- Task description: The entries must be repeated verbatim, and their images left out.

[Transcribed page contents]
== == ==
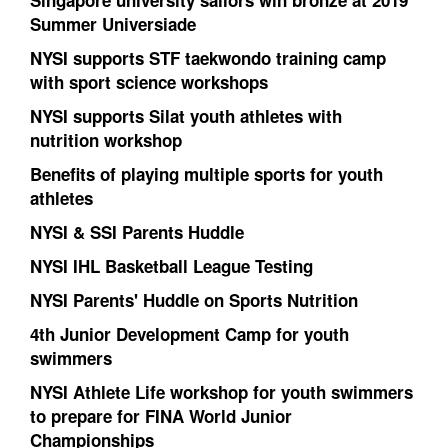
Singapore university sailors win bronze at 2019
Summer Universiade
NYSI supports STF taekwondo training camp
with sport science workshops
NYSI supports Silat youth athletes with
nutrition workshop
Benefits of playing multiple sports for youth
athletes
NYSI & SSI Parents Huddle
NYSI IHL Basketball League Testing
NYSI Parents' Huddle on Sports Nutrition
4th Junior Development Camp for youth
swimmers
NYSI Athlete Life workshop for youth swimmers
to prepare for FINA World Junior
Championships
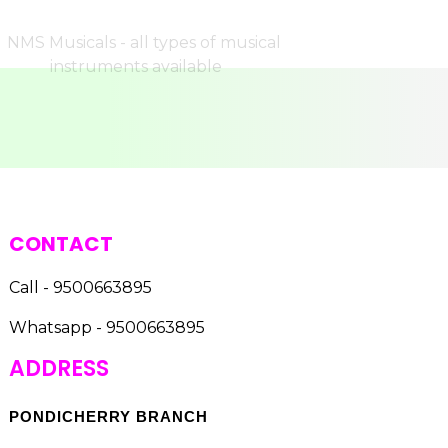
CONTACT
Call - 9500663895
Whatsapp - 9500663895
ADDRESS
PONDICHERRY BRANCH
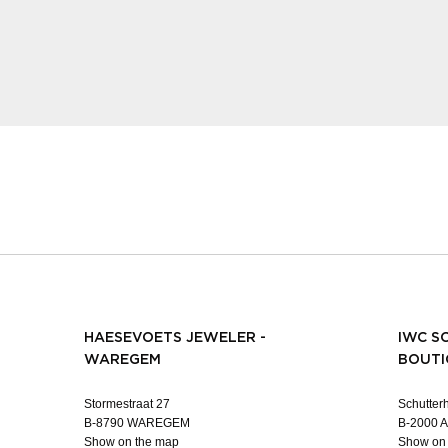
HAESEVOETS JEWELER -
IWC S
WAREGEM
BOUTI
Stormestraat 27
Schutterh
B-8790 WAREGEM
B-2000
Show on the map
Show on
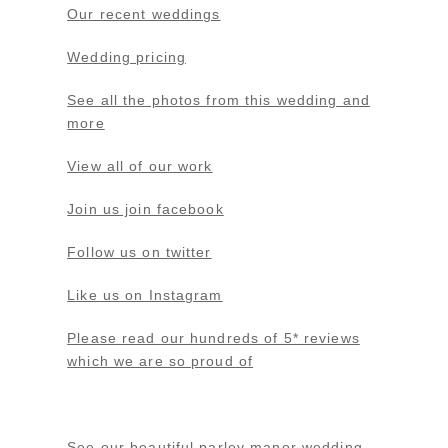
Our recent weddings
Wedding pricing
See all the photos from this wedding and
more
View all of our work
Join us join facebook
Follow us on twitter
Like us on Instagram
Please read our hundreds of 5* reviews
which we are so proud of
See our beautiful parley manor wedding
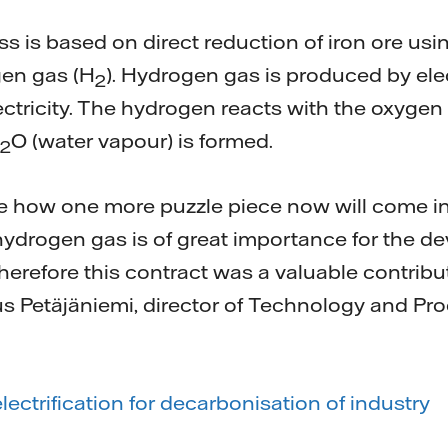
is based on direct reduction of iron ore using
en gas (H
). Hydrogen gas is produced by elec
2
lectricity. The hydrogen reacts with the oxygen 
O (water vapour) is formed.
2
see how one more puzzle piece now will come i
hydrogen gas is of great importance for the de
erefore this contract was a valuable contribu
us Petäjäniemi, director of Technology and P
ectrification for decarbonisation of industry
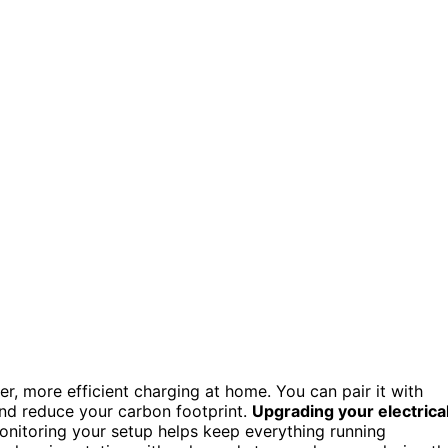
er, more efficient charging at home. You can pair it with
nd reduce your carbon footprint.
Upgrading your electrica
nitoring your setup helps keep everything running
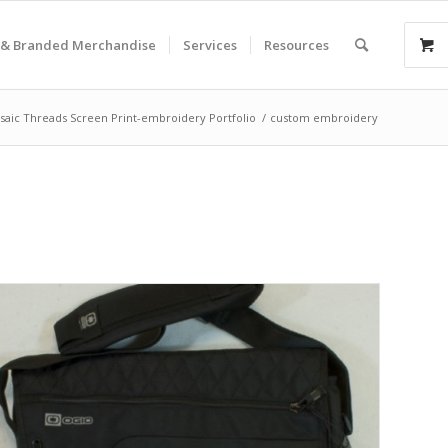
& Branded Merchandise
Services
Resources
saic Threads Screen Print-embroidery Portfolio
/
custom embroidery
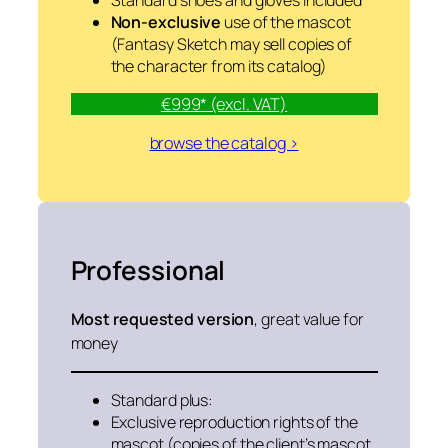
Standard shoes and gloves included
Non-exclusive
use of the mascot
(Fantasy Sketch may sell copies of
the character from its catalog)
€999* (excl. VAT)
browse the catalog >
Professional
Most requested version
, great value for
money
Standard plus:
Exclusive reproduction rights of the
mascot (copies of the client’s mascot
== == ==
- Answer to this problem:
Singapore university sailors win bronze at 2019
Summer Universiade
NYSI supports STF taekwondo training camp
with sport science workshops
NYSI supports Silat youth athletes with
nutrition workshop
Benefits of playing multiple sports for youth
athletes
NYSI & SSI Parents Huddle
NYSI IHL Basketball League Testing
NYSI Parents' Huddle on Sports Nutrition
4th Junior Development Camp for youth
swimmers
NYSI Athlete Life workshop for youth swimmers
to prepare for FINA World Junior
Championships
CONTACT
Call - 9500663895
Whatsapp - 9500663895
ADDRESS
PONDICHERRY BRANCH
HAESEVOETS JEWELER -
IWC S
WAREGEM
BOUTI
Stormestraat 27
Schutterh
B-8790 WAREGEM
B-2000
Show on the map
Show on
Our recent weddings
Wedding pricing
See all the photos from this wedding and
more
View all of our work
Join us join facebook
Follow us on twitter
Like us on Instagram
Please read our hundreds of 5* reviews
which we are so proud of
See our beautiful parley manor wedding
is based on direct reduction of iron ore using
en gas (H
). Hydrogen gas is produced by elec
2
lectricity. The hydrogen reacts with the oxygen 
O (water vapour) is formed.
2
see how one more puzzle piece now will come i
hydrogen gas is of great importance for the de
erefore this contract was a valuable contribu
us Petäjäniemi, director of Technology and P
ectrification for decarbonisation of industry
er, more efficient charging at home. You can pair it with
nd reduce your carbon footprint.
Upgrading your electrica
nitoring your setup helps keep everything running
& Branded Merchandise
Services
Resources
saic Threads Screen Print-embroidery Portfolio
/
custom embroidery
Standard shoes and gloves included
Non-exclusive
use of the mascot
(Fantasy Sketch may sell copies of
the character from its catalog)
€999* (excl. VAT)
browse the catalog >
Professional
Most requested version
, great value for
money
Standard plus:
Exclusive reproduction rights of the
mascot (copies of the client’s mascot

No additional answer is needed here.